We also practiced a “stress reducing conversation” according to a Gottman script. It was an effective tool. When Sabin spoke about the stresses of his life, he was able to feel my empathy; when it was my turn to confide, I felt his empathy. We finished the exercise feeling heard and cared for. Our hearts opened and we felt close to each other.

But it wasn’t just the exercises and lectures that taught us and moved us. Equally eloquent was the way John and Julie Gottman related to each other. They were at turns playful and somber and they were always palpably connected. They teased each other, finished each other’s sentences, demoed exercises together with zest and relish, touched each other affectionately, listened respectfully when the other was saying something of heightened import, admitted to fighting, owned their own parts in their conflict, apologized for hurting each other, and praised the other.

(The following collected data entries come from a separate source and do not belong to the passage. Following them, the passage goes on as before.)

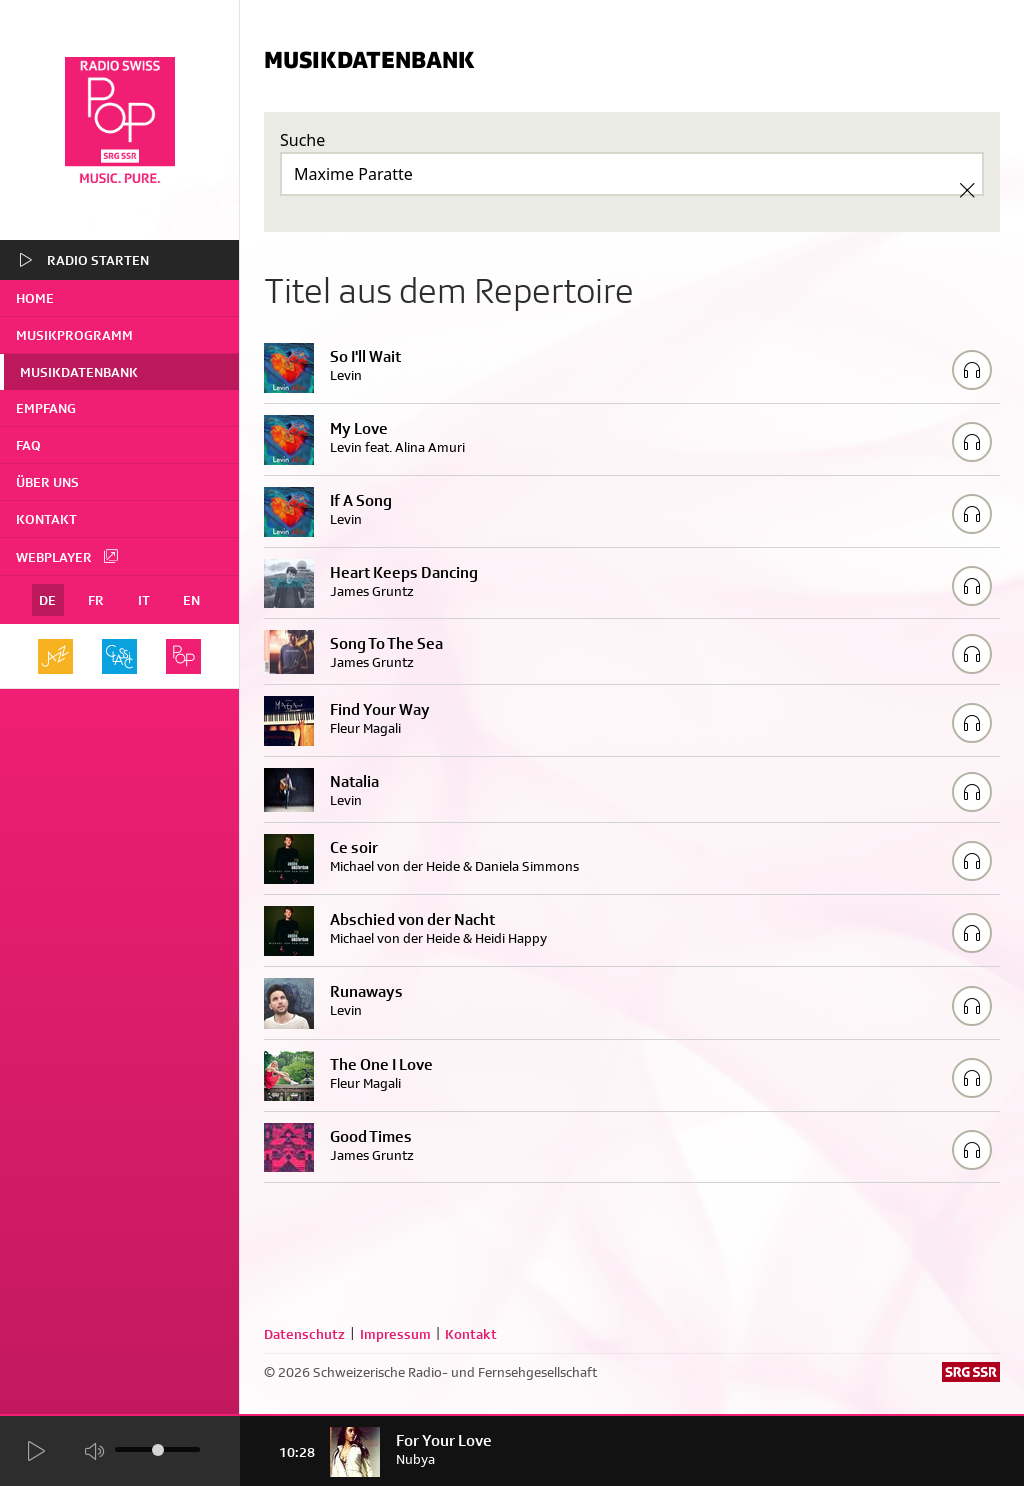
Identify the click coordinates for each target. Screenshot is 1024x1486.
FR (96, 600)
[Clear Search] (967, 190)
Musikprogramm (74, 335)
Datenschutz (304, 1334)
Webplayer (68, 556)
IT (144, 600)
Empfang (46, 408)
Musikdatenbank (79, 372)
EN (191, 600)
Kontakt (46, 519)
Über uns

Julie and John were modeling something critical: a real marriage, hugs and warts and tears and laughs and all. A marriage wherein both spouses are deeply committed and deeply engaged in the ongoing work of building a strong and joyful shared sense of “we.”

This was most evident the second day of the workshop, when the Gottmans addressed conflict.

Around 10 am of the second day, I witnessed one of the most profound human interactions I’ve ever seen–and I attended a 4 years hands-on healing school which included a great deal of deep personal process work. But this was astonishing: Julie and John demonstrated their script for repair after a regrettable incident.

I’ve never seen two people be more real, more vulnerable, more honest, and more sensitive with each other. It was deeply soulful. It showed the power of being real, being vulnerable, being honest, and being sensitive with your mate.

Julie and John worked through an actual fight from a few years earlier, following one of the scripts they’d written.  Julie dissolved into tears, remembering early life traumas that had played a part in her responses. I was in tears watching her. With candor and grace, John also talked about his triggers. I marveled at his insight into himself.

The goal was to understand each other better. It achieved that and so much more. It was a marvelous process.

In class, Sabin and I did the exercise around a recent fight. Since returning home, we’ve done the exercise around the painful episodes from the last two years.

The Gottman Institute weekend ended with presentations and exercises around shared meaning and helping each other attain life dreams. In a real way, Sabin and I are already strong in that area, because we both feel so strongly about arts and letters. He’s been the strongest supporter of my writing, and I’ve always supported his art.

For me, the best part of the weekend was being in the field of the relationship between Julie and John Gottman. So that’s what a good relationship is, I thought. Perhaps the Gottman tools could even have helped my difficult first marriage. It’s possible. It’s for certain they’re a great blessing for Sabin and me.

In his thoughtful way, Sabin voiced the most beautiful, most telling comment about the weekend. “I never before understood about the sacredness of marriage,” he told me. “Now I do.”